We hear the stories every day. A number of television personalities, politicians, and writers have admitted to plagiarizing. Whether intentional or not, plagiarism has affected every industry, including scholarly communications, no doubt fueled by the easy access to information through the Internet.
The Nurse Practitioner is committed to delivering high-quality articles for its readers. Part of what that means, in addition to undergoing a rigorous peer review, is that content is free from plagiarism. Fortunately, plagiarism detection software has also become more advanced as of late. iThenticate is one type of software that can be used to ensure that a piece hasn't been plagiarized. It assists authors, editors, and publishers with monitoring for potential plagiarism or academic misconduct in articles. iThenticate boasts the largest scholarly comparison database and has checked over 50 million documents for plagiarism.

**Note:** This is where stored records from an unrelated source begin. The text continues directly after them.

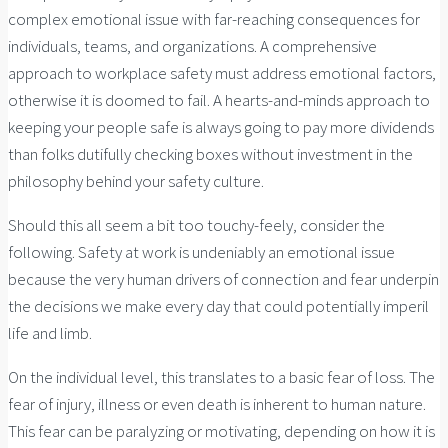
complex emotional issue with far-reaching consequences for
individuals, teams, and organizations. A comprehensive
approach to workplace safety must address emotional factors,
otherwise it is doomed to fail. A hearts-and-minds approach to
keeping your people safe is always going to pay more dividends
than folks dutifully checking boxes without investment in the
philosophy behind your safety culture.
Should this all seem a bit too touchy-feely, consider the
following. Safety at work is undeniably an emotional issue
because the very human drivers of connection and fear underpin
the decisions we make every day that could potentially imperil
life and limb.
On the individual level, this translates to a basic fear of loss. The
fear of injury, illness or even death is inherent to human nature.
This fear can be paralyzing or motivating, depending on how it is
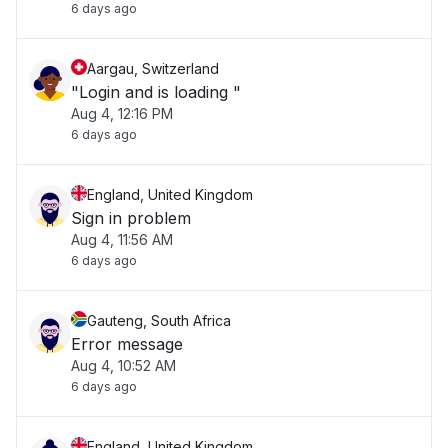
6 days ago
Aargau, Switzerland
"Login and is loading "
Aug 4, 12:16 PM
6 days ago
England, United Kingdom
Sign in problem
Aug 4, 11:56 AM
6 days ago
Gauteng, South Africa
Error message
Aug 4, 10:52 AM
6 days ago
England, United Kingdom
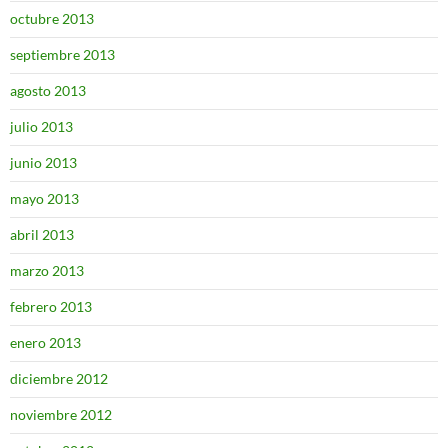
octubre 2013
septiembre 2013
agosto 2013
julio 2013
junio 2013
mayo 2013
abril 2013
marzo 2013
febrero 2013
enero 2013
diciembre 2012
noviembre 2012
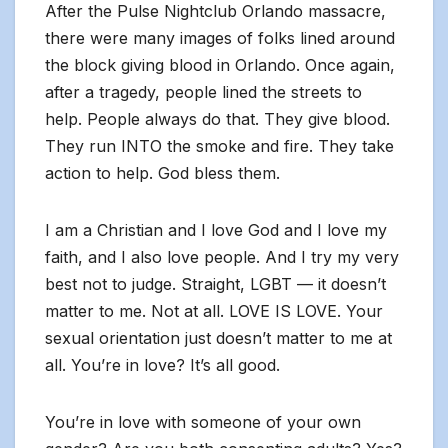
After the Pulse Nightclub Orlando massacre,
there were many images of folks lined around
the block giving blood in Orlando. Once again,
after a tragedy, people lined the streets to
help. People always do that. They give blood.
They run INTO the smoke and fire. They take
action to help. God bless them.
I am a Christian and I love God and I love my
faith, and I also love people. And I try my very
best not to judge. Straight, LGBT — it doesn’t
matter to me. Not at all. LOVE IS LOVE. Your
sexual orientation just doesn’t matter to me at
all. You’re in love? It’s all good.
You’re in love with someone of your own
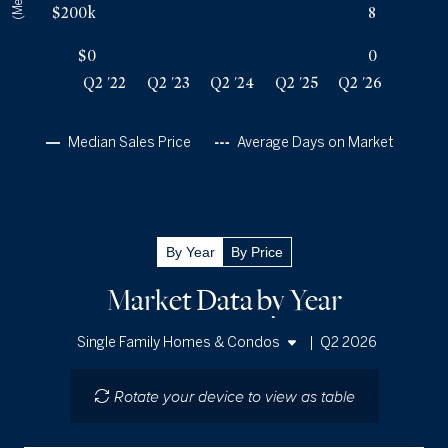
Q2 '26
31
$740k
$200k
8
$0
0
Q2 '22
Q2 '23
Q2 '24
Q2 '25
Q2 '26
Median Sales Price
Average Days on Market
By Year
By Price
Market Data by Year
|
Q2 2026
Single Family Homes & Condos
Single Family Homes
Rotate your device to view as table
Condos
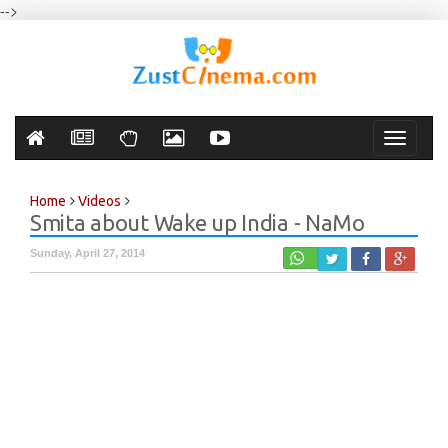
-->
Toggle
navigati
Home
Videos
Smita about Wake up India - NaMo
Sunday, April 27, 2014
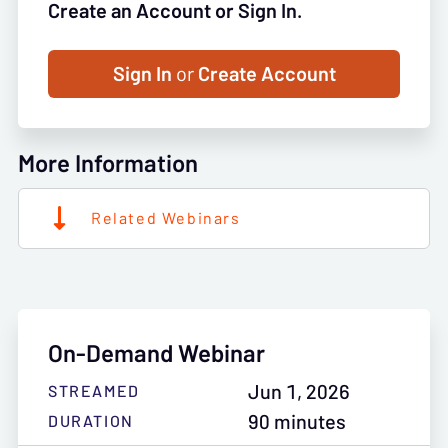
Create an Account or Sign In.
Sign In
or
Create Account
More Information
Related Webinars
On-Demand Webinar
Jun 1, 2026
STREAMED
90 minutes
DURATION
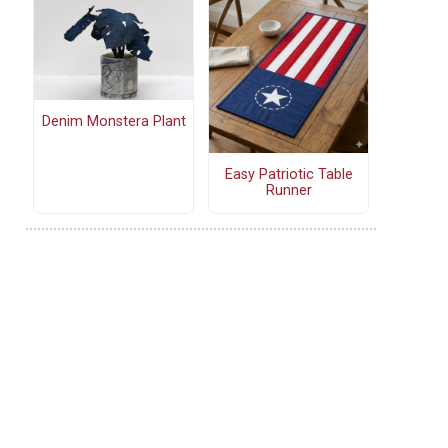
Denim Monstera Plant
Easy Patriotic Table
Runner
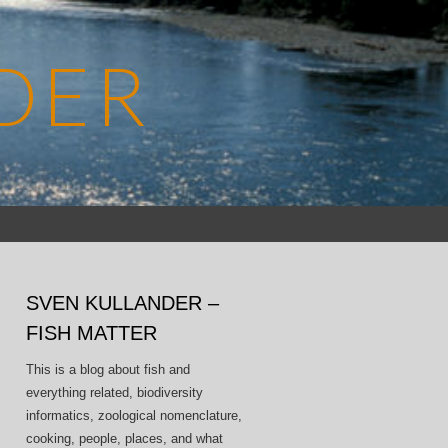
DER
Search
for:
SVEN KULLANDER –
FISH MATTER
This is a blog about fish and
everything related, biodiversity
informatics, zoological nomenclature,
cooking, people, places, and what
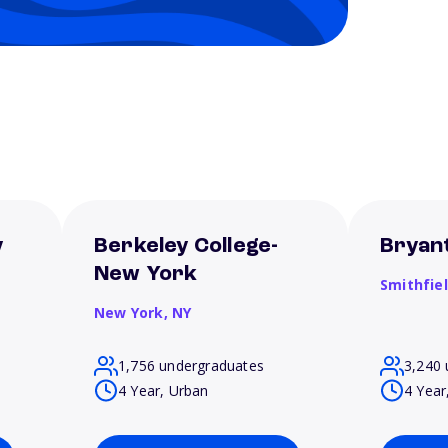
y
Berkeley College-
Bryant
New York
Smithfie
New York,
NY
1,756 undergraduates
3,240 
4 Year, Urban
4 Year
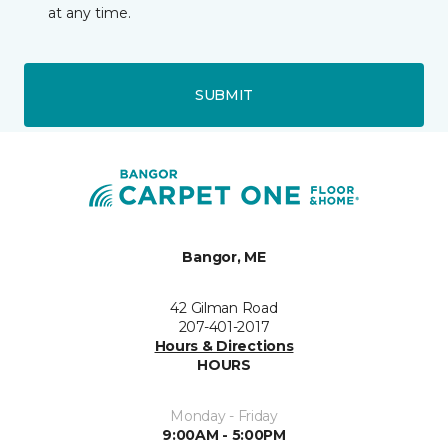
at any time.
SUBMIT
Bangor, ME
42 Gilman Road
207-401-2017
Hours & Directions
HOURS
Monday - Friday
9:00AM - 5:00PM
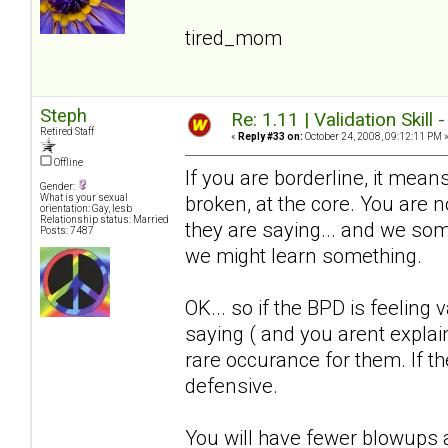
tired_mom
Steph
Re: 1.11 | Validation Skill 
Retired Staff
«
Reply #33 on:
October 24, 2008, 09:12:11 PM 
Offline
If you are borderline, it means
Gender:
broken, at the core. You are
What is your sexual
orientation: Gay, lesb
Relationship status: Married
they are saying... and we somet
Posts: 7487
we might learn something.
OK... so if the BPD is feeling 
saying ( and you arent explain
rare occurance for them. If the
defensive.
You will have fewer blowups a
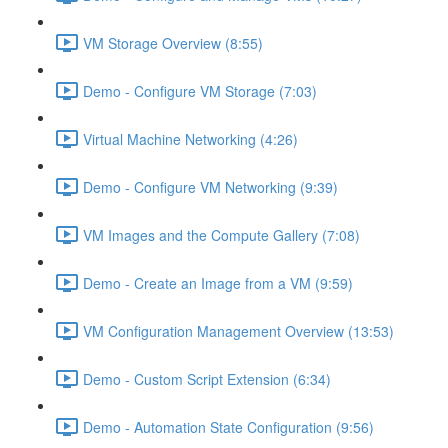
VM Storage Overview (8:55)
Demo - Configure VM Storage (7:03)
Virtual Machine Networking (4:26)
Demo - Configure VM Networking (9:39)
VM Images and the Compute Gallery (7:08)
Demo - Create an Image from a VM (9:59)
VM Configuration Management Overview (13:53)
Demo - Custom Script Extension (6:34)
Demo - Automation State Configuration (9:56)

The process takes only three steps:
1. Content is uploaded via Editorial Manager, where it is screened using iThenticate prior to being routed for peer review. Authors' work is safe and will not be disseminated.
2. Uploaded documents are compared against those in a large database for plagiarism and attributes using iThenticate's software. The software crawls against documents in other publications and online to check for similarities.
3. The compared document will be ready to review in just a few minutes. The report includes complete results including any unattributed sources and matched content. Editors of the journal use this report to examine whether plagiarism has occurred and decide how to address findings.
Authors, researchers, subscribers, and editors comprising The Nurse Practitioner's ecosystem can rest assured knowing that all manuscripts submitted for consideration are required to pass through iThenticate prior to being accepted for publication. Wolters Kluwer Health/Lippincott Williams & Wilkins journals are proud to take a strong stand behind integrity in scholarly publications and communications, especially knowing that the information you trust in The Nurse Practitioner informs the important work you do in caring for patients.